- [ABOUT THIS EXERCISE] Only the lines below from the one containing "JUEGO 3 CUCHARAS MESA" to the one containing "da poeira no" should be repeated, both included and unchanged.

(Stored data entries)
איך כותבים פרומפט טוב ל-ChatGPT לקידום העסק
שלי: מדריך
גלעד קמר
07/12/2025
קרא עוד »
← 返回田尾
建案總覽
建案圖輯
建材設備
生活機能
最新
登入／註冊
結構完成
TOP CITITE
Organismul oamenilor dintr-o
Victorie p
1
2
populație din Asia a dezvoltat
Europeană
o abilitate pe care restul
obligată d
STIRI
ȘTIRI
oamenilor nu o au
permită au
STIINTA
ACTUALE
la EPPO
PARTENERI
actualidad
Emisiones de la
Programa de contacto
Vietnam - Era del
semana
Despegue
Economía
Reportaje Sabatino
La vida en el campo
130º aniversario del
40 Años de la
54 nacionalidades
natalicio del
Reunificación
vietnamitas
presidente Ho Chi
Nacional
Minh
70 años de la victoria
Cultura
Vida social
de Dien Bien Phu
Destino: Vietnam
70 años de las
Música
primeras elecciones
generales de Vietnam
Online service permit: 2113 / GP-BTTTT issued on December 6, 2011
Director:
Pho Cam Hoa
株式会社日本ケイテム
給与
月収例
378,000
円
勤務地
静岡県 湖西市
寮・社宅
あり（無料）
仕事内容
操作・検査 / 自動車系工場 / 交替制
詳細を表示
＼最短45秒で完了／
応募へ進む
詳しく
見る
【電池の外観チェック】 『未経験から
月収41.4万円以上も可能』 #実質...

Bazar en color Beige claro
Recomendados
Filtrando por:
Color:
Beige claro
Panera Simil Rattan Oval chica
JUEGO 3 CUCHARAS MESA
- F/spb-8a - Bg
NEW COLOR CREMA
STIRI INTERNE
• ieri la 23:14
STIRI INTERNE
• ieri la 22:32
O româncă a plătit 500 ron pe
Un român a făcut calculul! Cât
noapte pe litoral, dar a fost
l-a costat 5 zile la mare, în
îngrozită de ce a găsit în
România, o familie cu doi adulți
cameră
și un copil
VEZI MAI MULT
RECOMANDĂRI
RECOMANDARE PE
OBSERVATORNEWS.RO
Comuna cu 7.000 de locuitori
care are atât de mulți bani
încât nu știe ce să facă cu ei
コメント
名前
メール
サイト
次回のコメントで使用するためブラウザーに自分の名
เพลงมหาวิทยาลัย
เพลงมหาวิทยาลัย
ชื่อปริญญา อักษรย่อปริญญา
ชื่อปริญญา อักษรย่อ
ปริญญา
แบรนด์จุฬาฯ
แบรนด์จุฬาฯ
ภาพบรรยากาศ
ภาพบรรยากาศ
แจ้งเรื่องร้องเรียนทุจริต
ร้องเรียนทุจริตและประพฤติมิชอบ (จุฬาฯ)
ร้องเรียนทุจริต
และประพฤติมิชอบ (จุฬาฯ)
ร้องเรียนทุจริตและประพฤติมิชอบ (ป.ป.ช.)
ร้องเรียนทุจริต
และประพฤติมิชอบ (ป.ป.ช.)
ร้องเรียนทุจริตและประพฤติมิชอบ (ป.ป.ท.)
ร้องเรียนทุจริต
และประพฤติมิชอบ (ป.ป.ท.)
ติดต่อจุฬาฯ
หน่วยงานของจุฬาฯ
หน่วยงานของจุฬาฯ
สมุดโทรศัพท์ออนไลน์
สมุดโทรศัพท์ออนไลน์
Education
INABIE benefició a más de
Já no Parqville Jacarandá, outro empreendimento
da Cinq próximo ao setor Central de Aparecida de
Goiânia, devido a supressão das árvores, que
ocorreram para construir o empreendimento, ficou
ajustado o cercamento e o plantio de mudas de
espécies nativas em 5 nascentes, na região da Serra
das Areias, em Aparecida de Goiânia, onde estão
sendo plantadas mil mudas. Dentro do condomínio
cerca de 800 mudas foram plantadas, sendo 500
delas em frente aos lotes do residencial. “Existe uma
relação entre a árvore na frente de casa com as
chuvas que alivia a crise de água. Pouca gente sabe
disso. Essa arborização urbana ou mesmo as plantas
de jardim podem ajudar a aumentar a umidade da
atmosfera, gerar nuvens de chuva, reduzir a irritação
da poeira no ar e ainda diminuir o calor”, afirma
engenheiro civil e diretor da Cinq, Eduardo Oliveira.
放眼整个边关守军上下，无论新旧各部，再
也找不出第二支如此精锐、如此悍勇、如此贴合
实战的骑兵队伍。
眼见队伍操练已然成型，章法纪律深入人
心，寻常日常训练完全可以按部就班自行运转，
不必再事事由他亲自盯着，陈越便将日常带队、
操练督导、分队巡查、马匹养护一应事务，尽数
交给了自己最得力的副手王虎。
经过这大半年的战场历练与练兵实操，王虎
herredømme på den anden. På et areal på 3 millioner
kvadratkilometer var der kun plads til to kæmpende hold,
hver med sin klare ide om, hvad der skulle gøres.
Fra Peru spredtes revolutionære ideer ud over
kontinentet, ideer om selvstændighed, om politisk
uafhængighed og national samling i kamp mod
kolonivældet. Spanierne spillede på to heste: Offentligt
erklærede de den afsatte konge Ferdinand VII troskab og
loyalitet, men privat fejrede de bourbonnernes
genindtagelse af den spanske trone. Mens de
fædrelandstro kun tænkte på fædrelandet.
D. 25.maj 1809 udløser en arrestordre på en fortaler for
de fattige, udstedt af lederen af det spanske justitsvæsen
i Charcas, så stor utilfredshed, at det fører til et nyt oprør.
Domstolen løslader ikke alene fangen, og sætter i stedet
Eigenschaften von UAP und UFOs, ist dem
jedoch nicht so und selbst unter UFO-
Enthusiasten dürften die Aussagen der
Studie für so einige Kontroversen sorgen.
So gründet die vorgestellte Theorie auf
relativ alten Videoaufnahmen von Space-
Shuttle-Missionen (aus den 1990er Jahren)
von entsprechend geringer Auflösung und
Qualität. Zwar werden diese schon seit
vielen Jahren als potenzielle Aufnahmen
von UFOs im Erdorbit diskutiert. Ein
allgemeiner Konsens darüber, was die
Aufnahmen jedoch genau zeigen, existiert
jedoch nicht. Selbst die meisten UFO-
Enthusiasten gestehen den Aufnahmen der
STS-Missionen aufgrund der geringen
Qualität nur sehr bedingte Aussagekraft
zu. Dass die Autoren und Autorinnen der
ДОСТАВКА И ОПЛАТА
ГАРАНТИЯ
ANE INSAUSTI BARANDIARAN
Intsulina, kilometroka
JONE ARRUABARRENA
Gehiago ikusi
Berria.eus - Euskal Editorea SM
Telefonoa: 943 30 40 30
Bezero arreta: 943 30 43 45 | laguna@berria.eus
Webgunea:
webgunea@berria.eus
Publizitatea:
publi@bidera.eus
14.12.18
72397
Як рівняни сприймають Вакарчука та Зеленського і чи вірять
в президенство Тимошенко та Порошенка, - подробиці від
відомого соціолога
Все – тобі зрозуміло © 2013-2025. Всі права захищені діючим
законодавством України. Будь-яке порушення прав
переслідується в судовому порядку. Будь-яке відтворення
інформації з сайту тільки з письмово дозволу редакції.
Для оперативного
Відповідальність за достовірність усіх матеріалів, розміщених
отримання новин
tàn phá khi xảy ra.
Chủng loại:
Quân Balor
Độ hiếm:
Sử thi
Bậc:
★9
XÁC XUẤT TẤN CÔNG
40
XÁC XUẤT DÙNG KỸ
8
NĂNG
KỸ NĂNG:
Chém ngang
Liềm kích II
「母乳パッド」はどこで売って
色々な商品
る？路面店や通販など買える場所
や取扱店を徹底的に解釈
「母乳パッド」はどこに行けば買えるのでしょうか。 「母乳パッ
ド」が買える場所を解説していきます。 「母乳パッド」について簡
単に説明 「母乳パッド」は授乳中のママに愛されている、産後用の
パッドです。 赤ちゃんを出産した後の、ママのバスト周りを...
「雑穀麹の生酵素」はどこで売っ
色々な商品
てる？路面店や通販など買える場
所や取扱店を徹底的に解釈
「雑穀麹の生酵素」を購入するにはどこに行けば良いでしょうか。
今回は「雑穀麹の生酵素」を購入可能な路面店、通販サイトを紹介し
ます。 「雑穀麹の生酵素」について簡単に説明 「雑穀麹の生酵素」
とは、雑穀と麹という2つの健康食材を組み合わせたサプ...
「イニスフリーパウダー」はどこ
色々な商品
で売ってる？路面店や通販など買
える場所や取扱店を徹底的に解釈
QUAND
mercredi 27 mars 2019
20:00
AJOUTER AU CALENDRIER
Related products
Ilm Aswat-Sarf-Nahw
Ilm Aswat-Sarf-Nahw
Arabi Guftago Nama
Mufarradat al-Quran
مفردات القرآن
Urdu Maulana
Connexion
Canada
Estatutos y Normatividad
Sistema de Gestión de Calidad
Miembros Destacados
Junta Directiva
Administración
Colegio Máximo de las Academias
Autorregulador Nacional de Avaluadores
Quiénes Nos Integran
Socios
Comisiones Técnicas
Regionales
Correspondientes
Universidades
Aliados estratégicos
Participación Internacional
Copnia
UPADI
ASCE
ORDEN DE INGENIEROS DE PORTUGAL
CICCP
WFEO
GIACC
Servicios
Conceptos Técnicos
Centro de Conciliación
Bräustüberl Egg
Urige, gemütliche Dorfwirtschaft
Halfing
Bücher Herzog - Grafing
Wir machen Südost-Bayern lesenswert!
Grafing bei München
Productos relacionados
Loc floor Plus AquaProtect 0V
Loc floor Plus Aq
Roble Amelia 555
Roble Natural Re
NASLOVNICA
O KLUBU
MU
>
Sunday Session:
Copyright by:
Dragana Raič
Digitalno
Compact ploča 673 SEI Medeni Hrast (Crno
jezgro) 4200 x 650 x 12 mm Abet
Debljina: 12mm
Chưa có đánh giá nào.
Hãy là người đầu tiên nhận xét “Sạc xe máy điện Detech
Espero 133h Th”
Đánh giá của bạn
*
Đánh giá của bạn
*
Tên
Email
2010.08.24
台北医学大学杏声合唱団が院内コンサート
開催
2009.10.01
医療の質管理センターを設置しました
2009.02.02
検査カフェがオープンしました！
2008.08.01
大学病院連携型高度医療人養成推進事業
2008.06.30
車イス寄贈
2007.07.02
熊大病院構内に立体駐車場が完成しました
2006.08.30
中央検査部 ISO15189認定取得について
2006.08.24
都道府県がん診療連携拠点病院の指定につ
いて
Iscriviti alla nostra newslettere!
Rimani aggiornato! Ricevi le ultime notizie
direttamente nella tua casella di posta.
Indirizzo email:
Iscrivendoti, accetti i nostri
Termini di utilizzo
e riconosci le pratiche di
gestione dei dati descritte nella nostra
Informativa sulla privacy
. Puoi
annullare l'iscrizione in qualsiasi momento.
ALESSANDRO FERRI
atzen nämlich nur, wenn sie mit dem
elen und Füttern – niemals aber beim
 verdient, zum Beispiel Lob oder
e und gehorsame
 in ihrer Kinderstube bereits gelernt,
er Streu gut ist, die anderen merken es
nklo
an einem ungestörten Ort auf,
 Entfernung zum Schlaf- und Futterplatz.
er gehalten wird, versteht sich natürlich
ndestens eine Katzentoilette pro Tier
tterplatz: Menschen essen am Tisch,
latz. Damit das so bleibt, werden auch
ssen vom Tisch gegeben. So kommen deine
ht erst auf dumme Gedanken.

- [ANSWER AREA]
JUEGO 3 CUCHARAS MESA
- F/spb-8a - Bg
NEW COLOR CREMA
STIRI INTERNE
• ieri la 23:14
STIRI INTERNE
• ieri la 22:32
O româncă a plătit 500 ron pe
Un român a făcut calculul! Cât
noapte pe litoral, dar a fost
l-a costat 5 zile la mare, în
îngrozită de ce a găsit în
România, o familie cu doi adulți
cameră
și un copil
VEZI MAI MULT
RECOMANDĂRI
RECOMANDARE PE
OBSERVATORNEWS.RO
Comuna cu 7.000 de locuitori
care are atât de mulți bani
încât nu știe ce să facă cu ei
コメント
名前
メール
サイト
次回のコメントで使用するためブラウザーに自分の名
เพลงมหาวิทยาลัย
เพลงมหาวิทยาลัย
ชื่อปริญญา อักษรย่อปริญญา
ชื่อปริญญา อักษรย่อ
ปริญญา
แบรนด์จุฬาฯ
แบรนด์จุฬาฯ
ภาพบรรยากาศ
ภาพบรรยากาศ
แจ้งเรื่องร้องเรียนทุจริต
ร้องเรียนทุจริตและประพฤติมิชอบ (จุฬาฯ)
ร้องเรียนทุจริต
และประพฤติมิชอบ (จุฬาฯ)
ร้องเรียนทุจริตและประพฤติมิชอบ (ป.ป.ช.)
ร้องเรียนทุจริต
และประพฤติมิชอบ (ป.ป.ช.)
ร้องเรียนทุจริตและประพฤติมิชอบ (ป.ป.ท.)
ร้องเรียนทุจริต
และประพฤติมิชอบ (ป.ป.ท.)
ติดต่อจุฬาฯ
หน่วยงานของจุฬาฯ
หน่วยงานของจุฬาฯ
สมุดโทรศัพท์ออนไลน์
สมุดโทรศัพท์ออนไลน์
Education
INABIE benefició a más de
Já no Parqville Jacarandá, outro empreendimento
da Cinq próximo ao setor Central de Aparecida de
Goiânia, devido a supressão das árvores, que
ocorreram para construir o empreendimento, ficou
ajustado o cercamento e o plantio de mudas de
espécies nativas em 5 nascentes, na região da Serra
das Areias, em Aparecida de Goiânia, onde estão
sendo plantadas mil mudas. Dentro do condomínio
cerca de 800 mudas foram plantadas, sendo 500
delas em frente aos lotes do residencial. “Existe uma
relação entre a árvore na frente de casa com as
chuvas que alivia a crise de água. Pouca gente sabe
disso. Essa arborização urbana ou mesmo as plantas
de jardim podem ajudar a aumentar a umidade da
atmosfera, gerar nuvens de chuva, reduzir a irritação
da poeira no ar e ainda diminuir o calor”, afirma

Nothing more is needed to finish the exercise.